Andrew Gilding (born 7 December 1970) is an English professional darts player who plays in events of the Professional Darts Corporation (PDC). He made his television debut in 2011. He won his maiden televised title at the 2023 UK Open.

Career

A former butcher and factory worker, Gilding made his television debut at the 2011 UK Open at the Reebok Stadium in Bolton as a pub qualifier. He defeated Brendan Dolan, Matt Clark, Andy Hamilton before losing 9–2 to Mark Hylton in the last 32 earning himself £2,000 in the process.

Gilding's best result of 2012 was getting to the quarter-finals at the UK Open Qualifier 7 at the NIA Community Hall, Birmingham defeating Joe Cullen, Scott Rand, Mark Hylton and Simon Whitlock before losing 6–3 to Kevin Painter. He headed into 2013 ranked world number 73. Gilding failed to qualify for the 2013 UK Open as he finished 142nd on the Order of Merit, outside of the top 96 who claimed their places. In October, he reached his first semi-final in a PDC ranking event at the tenth Players Championship of the year. Gilding saw off the likes of Dave Chisnall and 2008 BDO World Championship winner Mark Webster before losing 6–2 to five-time world champion Raymond van Barneveld. However, at the end of the year his tour card status expired and Gilding was ranked 78th in the world, outside the top 64 who remain on the tour. He entered Q School in an attempt to regain his place and was successful on the first day by beating Jamie Bain 5–0 in his last match.

2014
Gilding reached his first career PDC final at the second UK Open Qualifier, beating the likes of Raymond van Barneveld, James Wade and Phil Taylor to face reigning BDO World Champion Stephen Bunting. He lost 6–5 in a thrilling final but earned £5,000 which saw him qualify for the UK Open. He entered the tournament in the third round and received a bye as Wes Newton withdrew, before being defeated 9–4 by Kevin Painter.
He reached his second PDC final just a month later at the first Players Championship in Barnsley. He defeated Jamie Caven, Jelle Klaasen, Michael Smith, Darren Webster and James Wade before he lost 6–5 to Gary Anderson despite averaging a superb 107.70.
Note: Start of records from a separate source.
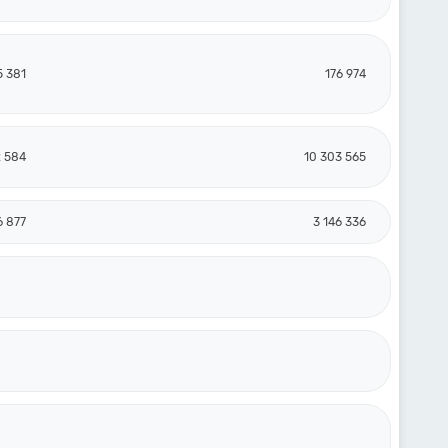
5 381
176 974
2 584
10 303 565
6 877
3 146 336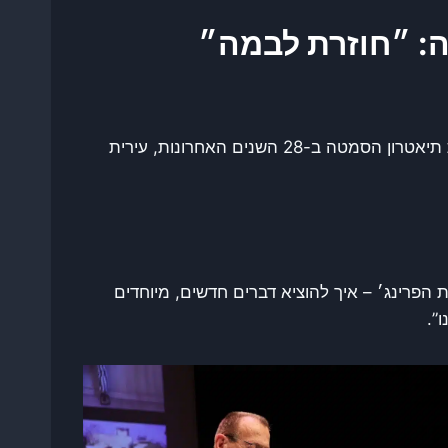
בשישי האחרון, ימים ספורים לפני פתיחת המערכה מול איראן, התקיימה מסיבת פרישה לשחקנית, הבמאית ומנכ״לית תיאטרון הסמטה ב-28 השנים האחרונות, עירית
 הפרינג׳ – איך להוציא דברים חדשים, מיוחדים
”.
Gilding's performances on the Pro Tour during 2014 saw him make his debut at the World Matchplay, where he was whitewashed 10–0 by Adrian Lewis. He also played in the World Grand Prix for the first time and beat Darren Webster 2–0 (sets) in the first round. Gilding faced 11-time winner of the event Phil Taylor in the next round and won the first set, but went on to be defeated 3–1. At the Players Championship Finals he was beaten 6–3 by Mervyn King in the first round.

2015
Gilding earned £25,000 on the Pro Tour Order of Merit during 2014 to be the highest non-qualified player for the 2015 World Championship. He made his debut in the event against Robert Thornton and could only win two legs during the match in a 3–0 loss. His good year saw him start 2015 ranked world number 38, an increase of 40 places from 12 month ago. A semi-final defeat in the fourth qualifier saw Gilding enter the UK Open at the third round stage and he whitewashed Kevin Painter 9–0. Further victories over Jelle Klaasen (9–5) and James Wade (9–6) followed as he reached the quarter-finals of a major event for the first time in his career. Gilding faced Austria's Mensur Suljović and beat him 10–8 to set up a semi-final with world number one Michael van Gerwen. Gilding played the match of his career to date as he averaged 108.37, hit 10 180s and a 10 darter, but it wasn't quite enough to progress to the final as his tournament ended with a 10–8 loss. The £17,000 in prize money he earned saw him achieve his year's goal of breaking into the top 32 on the Order of Merit.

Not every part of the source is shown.